Insisto: estos conceptos que asociamos a los «grandes pensadores» sintetizaban verdaderas luchas populares. Locke, Kant, Smith y Robespierre no inventaron nada de nada, o muy poco. Locke, Kant, Smith y Robespierre, entre otros, poseían mentes brillantes que saber destilar amplios movimientos políticos y sociales de la época, movimientos que también supieron proyectar hacia la modernidad con la intención de desplegar órdenes republicanos muy más inclusivos que lo que ha supuesto el capitalismo realmente existente. Pero el aparato mediático de la oligarquía es muy potente -también el aparato mediático de la academia encargada de hacer apología del capitalismo-, razón por la que, además de desfigurar el análisis de todos estos autores, ha logrado construir , en clave burguesa, elitista, unas ideas de república y de democracia vacías de contenido. Por todas estas razones, resulta profundamente erróneo que hablamos de la «república burguesa» o «liberal» y tratamos de oponerse a ellos. No tiene sentido oponerse a la «república burguesa», sencillamente, para que esta república no existe. Lo que sí tiene sentido, en cambio, es disputar a la burguesía, a las élites, la idea misma de república, recordando que un orden republicano es algo altamente exigente que va mucho más allá, en términos materiales e institucionales, de lo que ofrecen aquellos regímenes liberales que estas oligarquías han decidido llamar -de manera falsaria, insisto- «repúblicas». La «república burguesa» no existe, sencillamente, porque en ella se elimina el nexo de unión entre libertad y control de recursos, nexo que ya se ha visto que la noción republicana de libertad y de ciudadanía hace suyo y sitúa siempre al centro. En otras palabras, es siempre preferible encontrarse con un pensamiento complejos conservador o elitista que hable sin rodeos y nos diga que «aquí hay dirigentes y dirigidos, que aquellos que han nacido propietarios o acaudalados están llamados a dirigir, y los que han nacido pobres les toca callar y obedecer ». Puede ser una afirmación salvaje, pero es mucho más sincera y honrada que el acto liberal de alimentar mitos según los cuales «aquí no hay dirigentes y dirigidos, dado que todos somos iguales ante la ley». Cuando nos decidimos a desenmascarar esta gran operación de cosmética y confusionismo intelectuales y políticos? 

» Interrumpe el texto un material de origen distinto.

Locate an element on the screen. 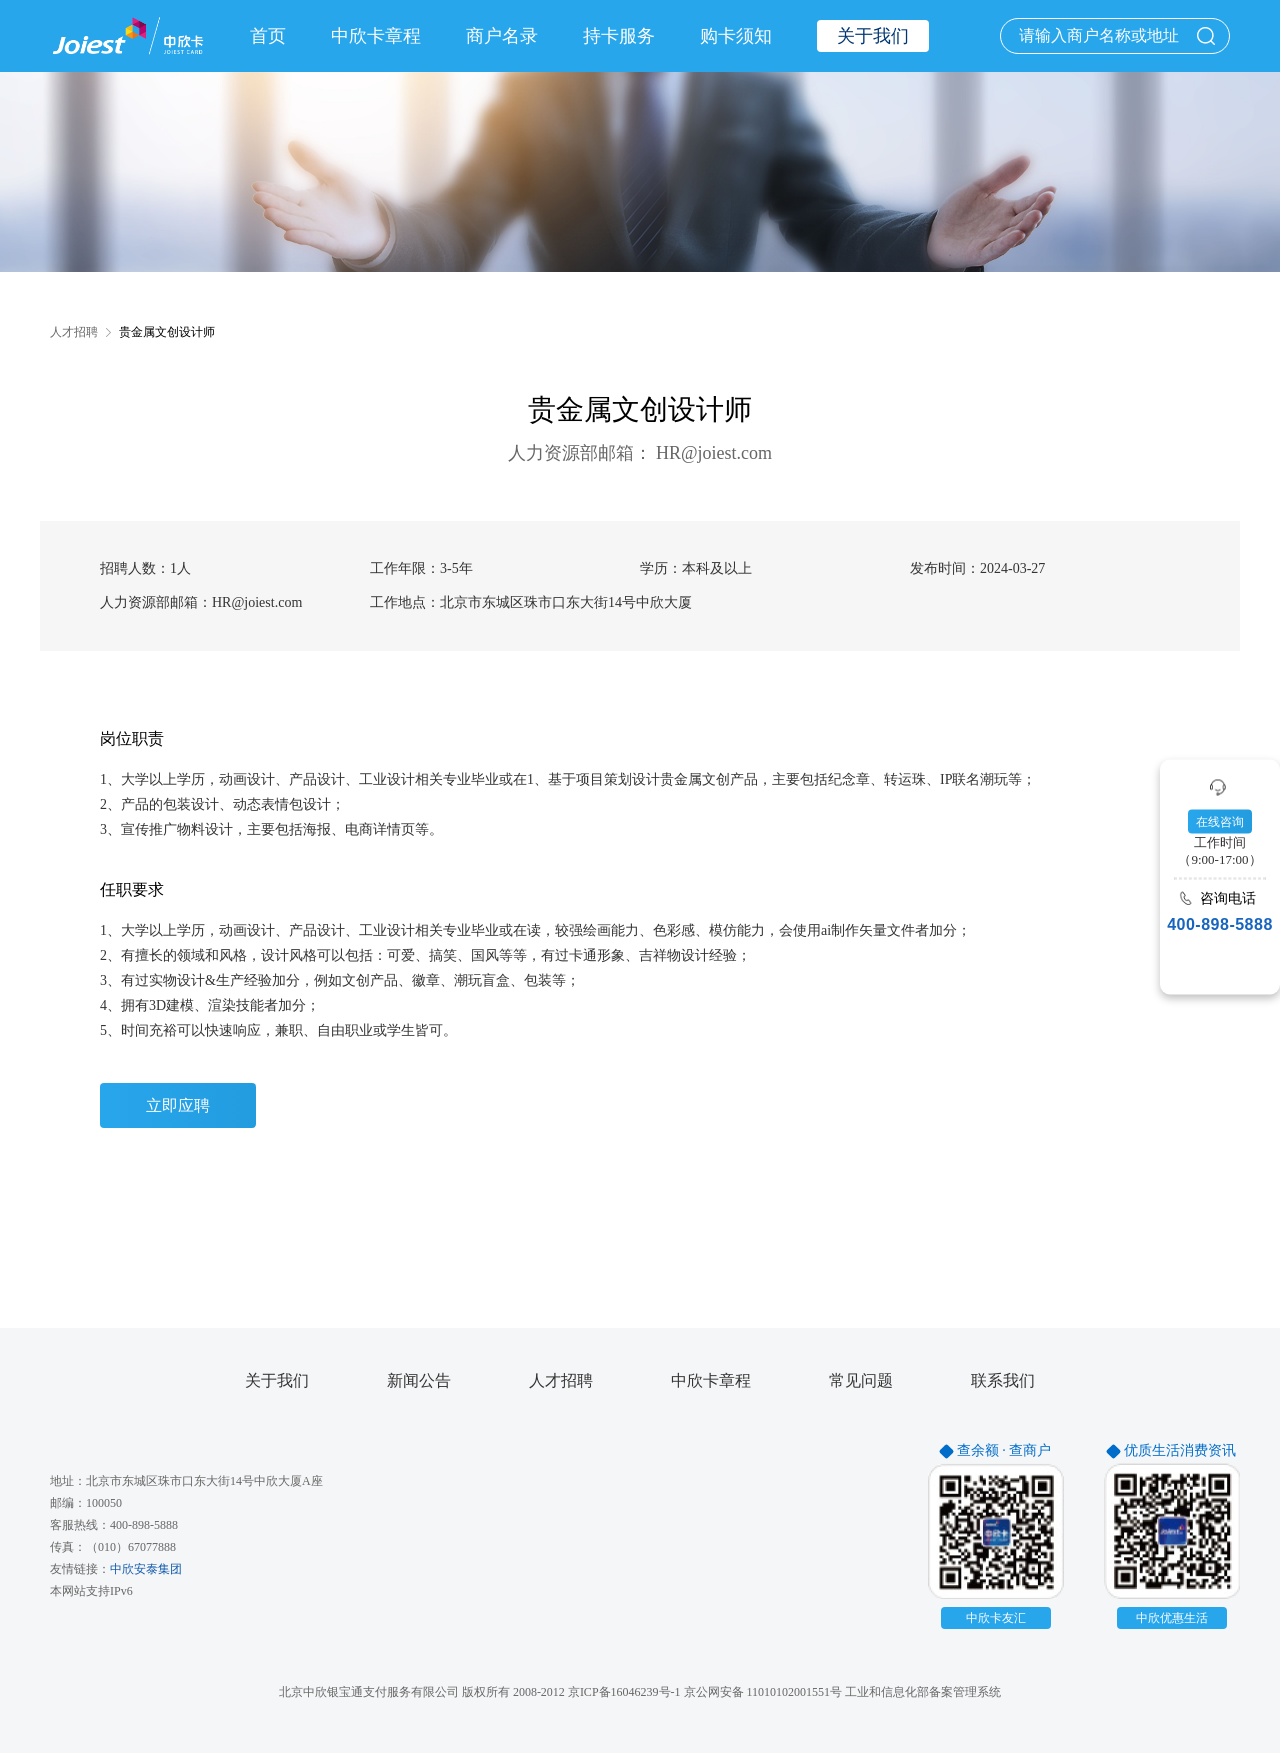 This screenshot has width=1280, height=1753. 商户名录 is located at coordinates (502, 36). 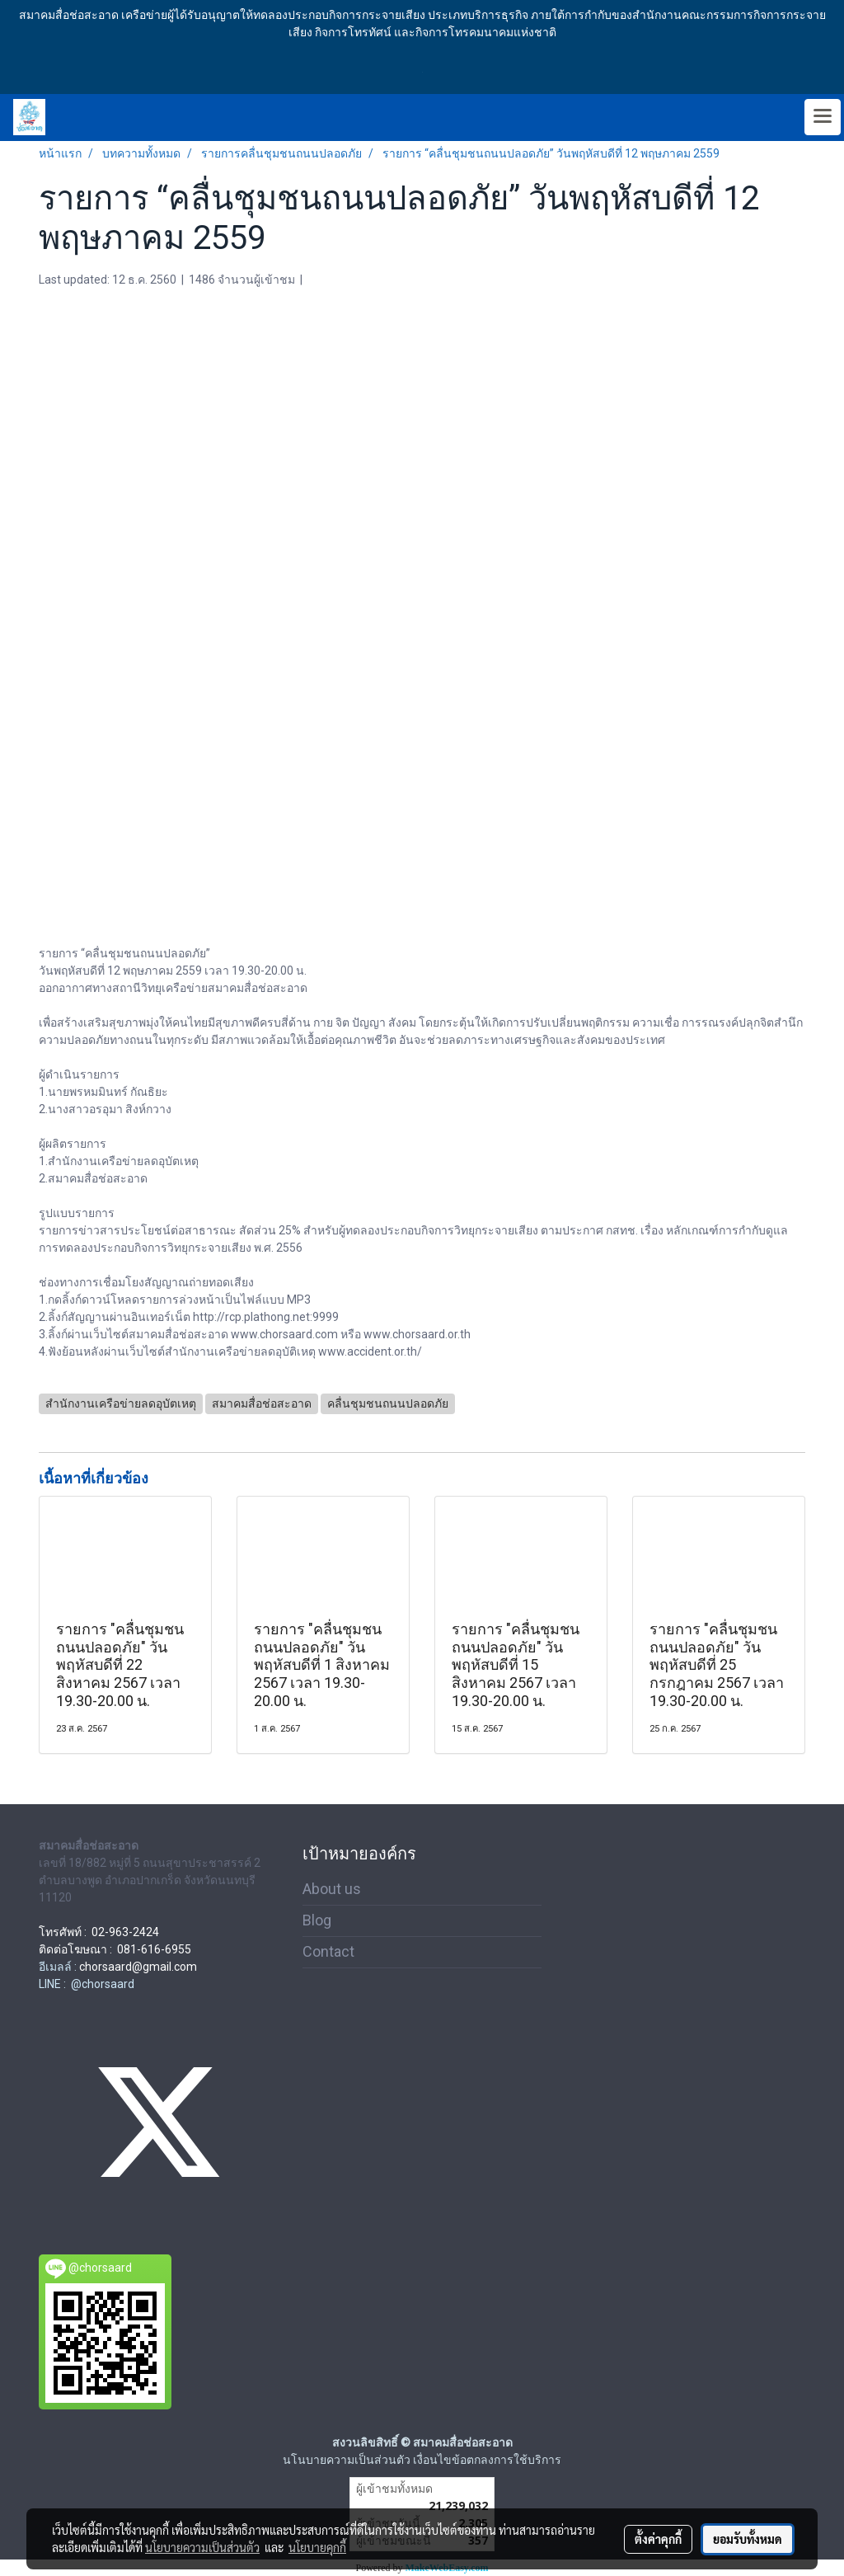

Por lo tanto, ante una estrategia meramente numantina, de «simple» resistencia alrededor de los conceptos de igualdad y de comunidad -y de ayuda mutua, y de autogestión, etc.-, conceptos que las tradiciones emancipatorias siempre han abrazado , conviene pensar seriamente la opción de nutrir esta estrategia troyana que, sin dejar de lado los valores típicamente asociados a «las izquierdas» -sin duda, se trata de algo que no nos podemos permitirlo, intente inocular el virus democrático-popular a conceptos e instituciones de que la derecha, a caballo del imaginario liberal, se ha apropiado. Hay república en Francia? Y en Haití? Y en Chile? Y en Sudáfrica? En el sentido de «ausencia de monarquía», tal vez sí los hay; pero en el sentido de presencia de una sociedad civil compuesta por individuos y grupos socioeconómicamente apoderados y, por tanto, capaces de articular una interdependencia realmente deseada por todas las partes, la república, en Francia, en Haití, en Chile y Sur- Sudáfrica, como en todas partes, brilla por su ausencia. ¿Es posible que haya llegado el momento de organizarnos para pensar y practicar una república materialmente sustantiva y socialmente inclusiva, democrática, en Francia, en Haití, en Chile, en Sudáfrica y en todos los territorios donde procesos constituyentes de carácter popular apunten a su desarrollo?